09. April 2008 10:52

Finanz-Geschäfte 

Erotische Stimulation fördert Risikobereitschaft

Eine neue wissenschaftliche Untersuchung zeigt, dass es im Gehirn einen Zusammenhang zwischen finanzieller Risikobereitschaft und sexueller Stimulation gibt.

Erotische Stimulation fördert Risikobereitschaft
© APA

Die Studie zeigt: Junge Männer, denen erotische Bilder gezeigt wurden, sind eher zu riskanten Geschäften bereit als bei Bildern mit bedrohlichen oder neutralen Motiven.

Bei einem Versuch wurden 15 jungen Männern erotische Fotos gezeigt, worauf sie sich bei einem Zufallsspiel deutlich häufiger für die risikoreichere von zwei Varianten entschieden. Bei dem Spiel konnten sie entweder einen Dollar oder nur zehn Cent gewinnen. Jeder Proband absolvierte mehr als 50 Runden. "Je stärker die Anregung dort ist, desto geneigter ist man, mehr Risiken einzugehen", sagt Kuhnen. Das Betrachten von Bildern, die etwa Schlangen und Spinnen zeigen, lässt den nucleus accumbens dagegen kalt. Das Ergebnis: Die Zockerbereitschaft der Probanden ist nicht so hoch.

Vorderhirn verantwortlich
Im evolutionären Sinn gebe es für Männer sowohl einen Bedarf nach Geld wie nach Frauen, erläuterte die Leiterin der Studie, die Finanzwissenschaftlerin Camelia Kuhnen von der Northwestern University im US-Staat Illinois. "Sie regen den gleichen Bereich im Gehirn an." Der "nucleus accumbens" nahe dem basalen Vorderhirn spielt eine entscheidende Rolle, was ein Mensch als Freude und Genuss empfindet.

Gier und Sex verwandt
Der Anblick einer schönen Frau habe Einfluss auf Emotionen erläutert der Psychologe Brian Knutson. "Das schlägt auf die finanziellen Entscheidungen durch." Die Verbindung zwischen Gier und Sex lasse sich über mehrere hunderttausend Jahre in der Menschheitsgeschichte zurückverfolgen, sagt Kevin McCabe, Professor für Wirtschaft, Jus und Neurowissenschaften an der George Mason Universität, der an der Studie nicht beteiligt war. "Das Eingehen von Risiken ist ein normaler Weg, um seinen relativen Erfolg zu steigern. Aber natürlich hat das auch eine Kehrseite - die wir gerade jetzt in der Wirtschaft sehen", erläutert McCabe.
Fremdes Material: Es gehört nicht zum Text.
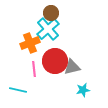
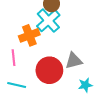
red circle: (55, 61) -> (49, 70), moved
pink line: (34, 69) -> (13, 58), moved

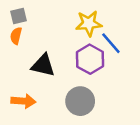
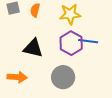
orange semicircle: (16, 36) -> (35, 10), moved
blue line: (111, 43) -> (88, 41), moved, turned -42

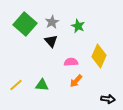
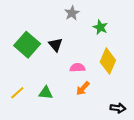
gray star: (52, 22) -> (72, 13), moved
green square: (25, 24) -> (27, 45), moved
green star: (78, 26) -> (100, 27), moved

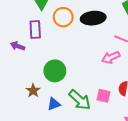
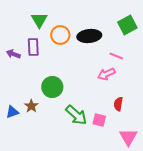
purple arrow: (18, 46) -> (13, 54), moved
pink square: (104, 96) -> (99, 120), moved
blue triangle: (54, 104) -> (12, 112), moved

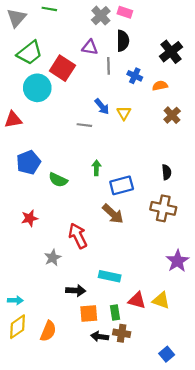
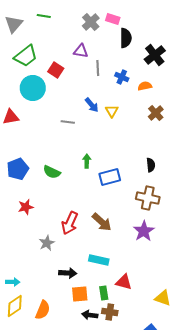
black semicircle: (123, 41) -> (126, 38), moved
red square: (62, 68) -> (56, 70), size x0.7
gray line: (84, 125) -> (68, 122), moved
blue pentagon: (28, 162) -> (18, 169), moved
brown arrow: (113, 214) -> (102, 222), moved
red arrow: (78, 236) -> (70, 223), turned -130
purple star: (177, 261) -> (144, 231), moved
yellow triangle: (161, 300) -> (163, 298), moved

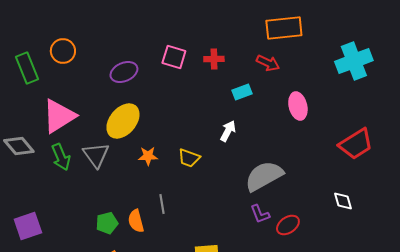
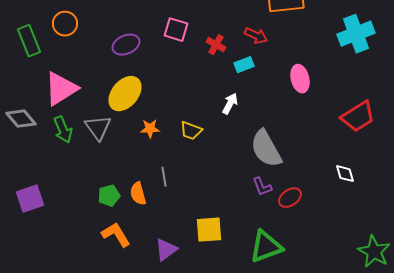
red cross: (214, 59) -> (216, 45), moved, turned 30
red arrow: (268, 63) -> (256, 36), moved
gray semicircle: (264, 176) -> (266, 149), turned -90

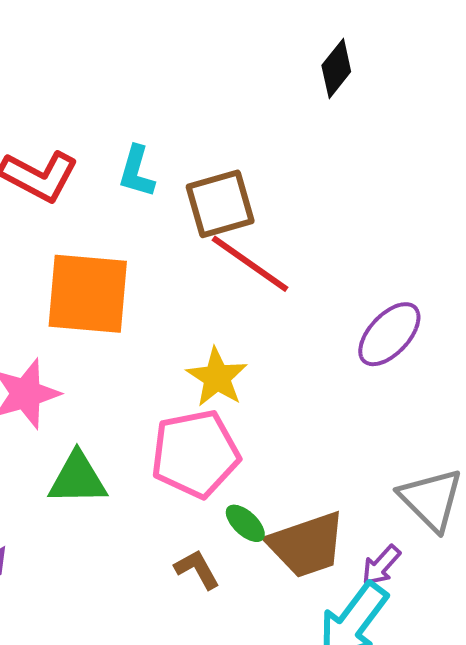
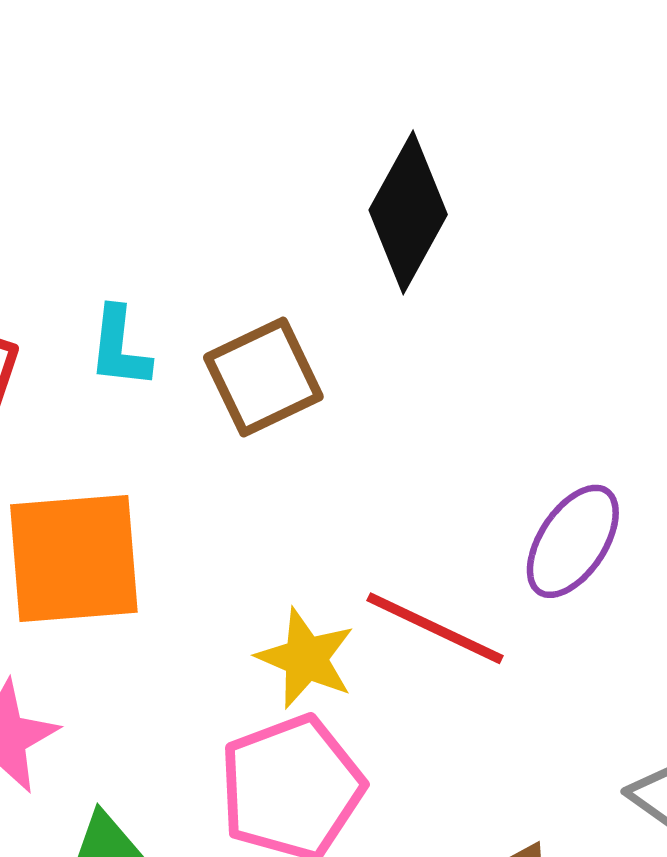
black diamond: (336, 69) -> (408, 212), moved, size x1.6
red line: (250, 264) -> (435, 628), moved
Die Ergebnisse der Untersuchung deckten sich mit dem wahren Leben auf dem Börsenparkett, sagt der frühere Händler Phil Flynn, der jetzt als Analyst bei Alaron Trading arbeitet. Viele Euphemismen für den Aktienhandel an der Börse könnten auch sexuelle Praktiken beschreiben - mehr als Wendungen wie "den Markt massieren" und "Hardcore" wollten er und seine Kollegen jedoch nicht preisgeben.

In jüngerer Vergangenheit haben wissenschaftliche Untersuchungen gezeigt, dass Männer, denen Pornofilme gezeigt werden, auch beim Sex risikoreichere Entscheidungen treffen. Andere Ergebnisse deuten darauf hin, dass heterosexuelle Männer weniger über ihre finanzielle Zukunft nachdenken, wenn sie sich Bilder schöner Frauen angeschaut haben. Auch eine noch unveröffentlichte Studie der Harvard-Universität fand einen Zusammenhang zwischen dem Testosteron-Niveau und dem Eingehen finanzieller Risiken.

Macht und Frauen eng verknüpft
Der Harvard-Ökonom Terry Burnham ist davon nicht überrascht. Das stehe doch schon alles in einem berühmten Zitat aus dem Film "Scarface": "In diesem Land musst du erst Geld machen. Und wenn du Geld hast, hast du Macht. Und wenn du die Macht hast, dann bekommst du die Frauen."